We all have friends in our lives, but how often have we taken a moment to think about the types of friends we have? Aristotle has given us an interesting model that is helpful to this day of three types of friendship, which are (1) friendships of utility, (2) friendships of pleasure, and (3) friendships of virtue. I want to start by saying that none of these relationship types are in of themselves bad, but some are by their nature better.
- Friendships of Utility. These are friendships that are based on getting something and are essentially transactional in nature. You might have a home contractor who helps you out around the house, or a painter, or a mechanic. You might have a ride share with your kids swimming team, but it’s based largely on shared utility with each other, not on growing in any particular virtue or pleasures. We all have these transactional relationships, especially in the business world where we need something from someone, but aren’t invested in them or who they are.
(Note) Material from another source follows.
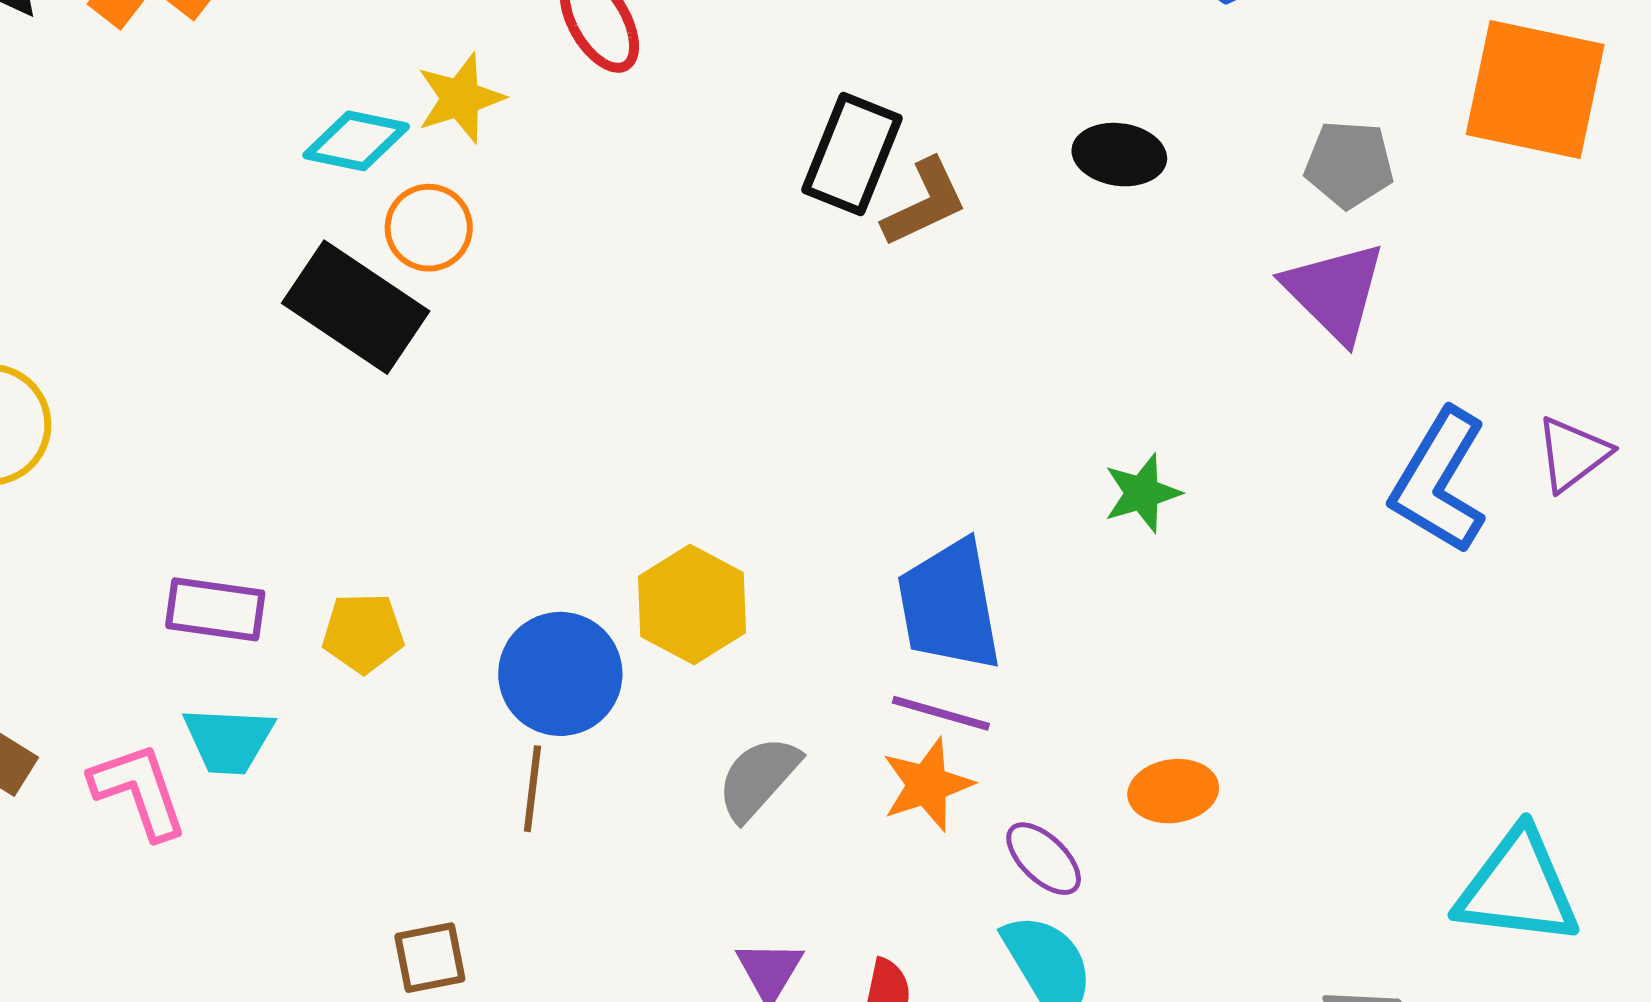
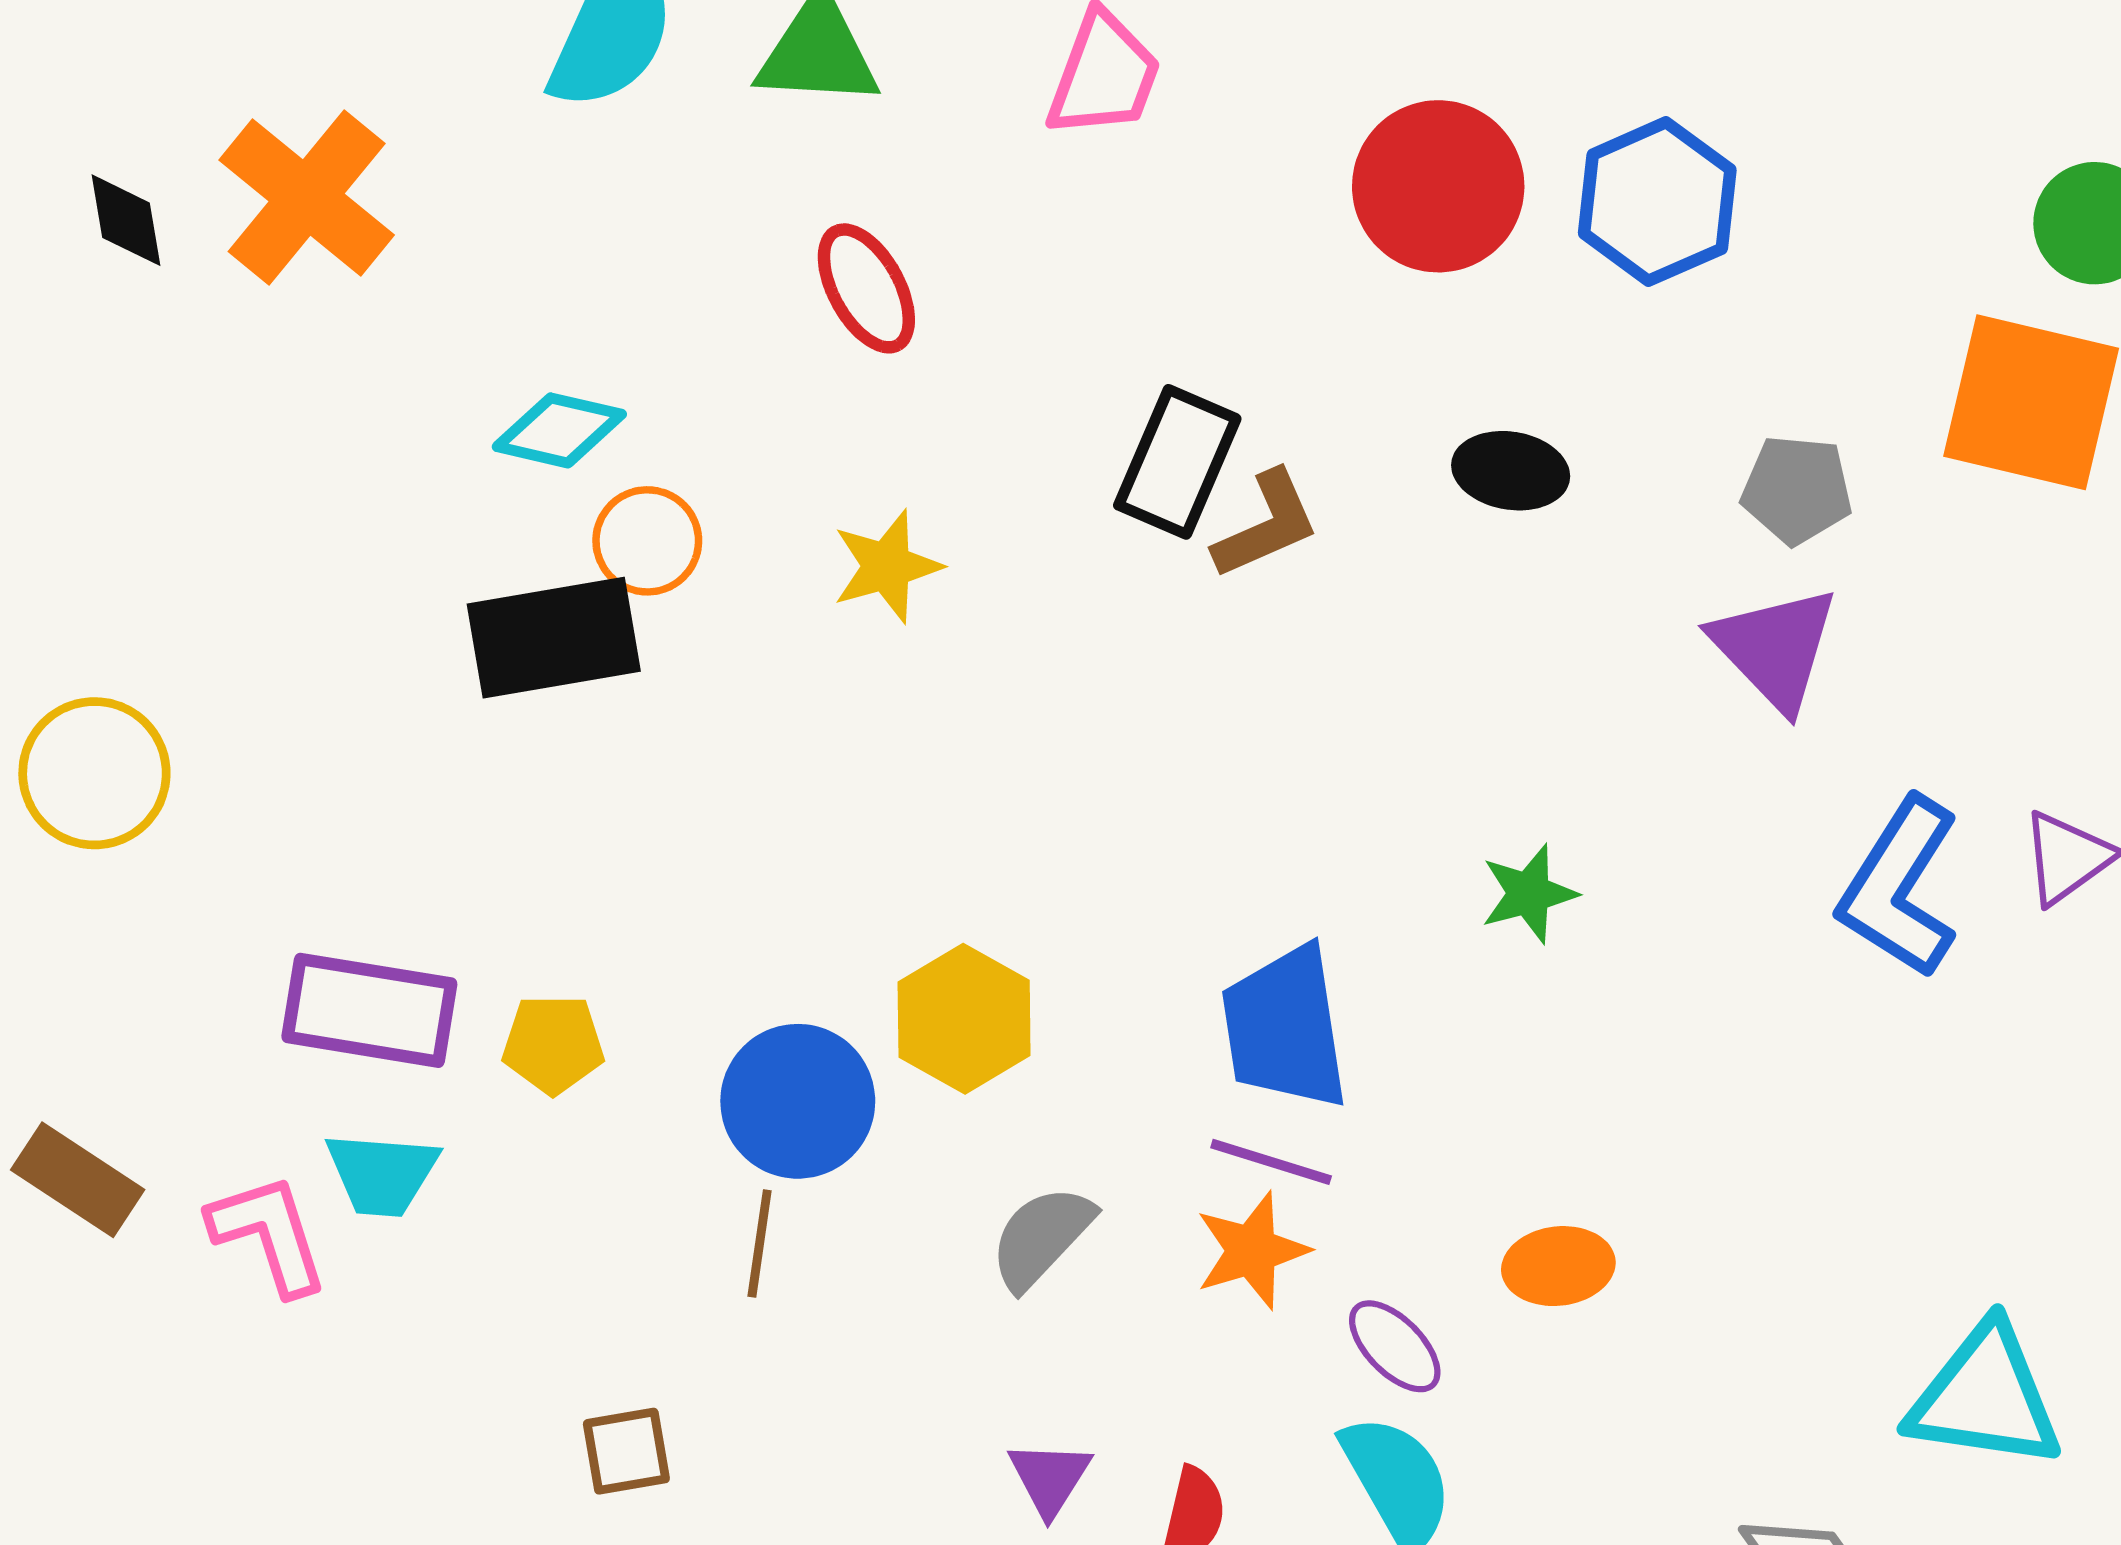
yellow star: (460, 98) -> (887, 566), moved
black rectangle: (356, 307) -> (554, 638), turned -45
purple rectangle: (215, 609) -> (369, 1010), size x1.4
- Friendships of Pleasure. These friendships are based on doing the same things together that provide pleasure, such as playing on a sports team, or biking, or painting. The friendships based on pleasure are good things, but they are not about the higher calling, they are about receiving benefit “in the moment”. We sometimes confuse friendships based on pleasure with stronger relationships than they actually are. This isn’t to say they are “bad”, but they simply lack something that can make them stronger.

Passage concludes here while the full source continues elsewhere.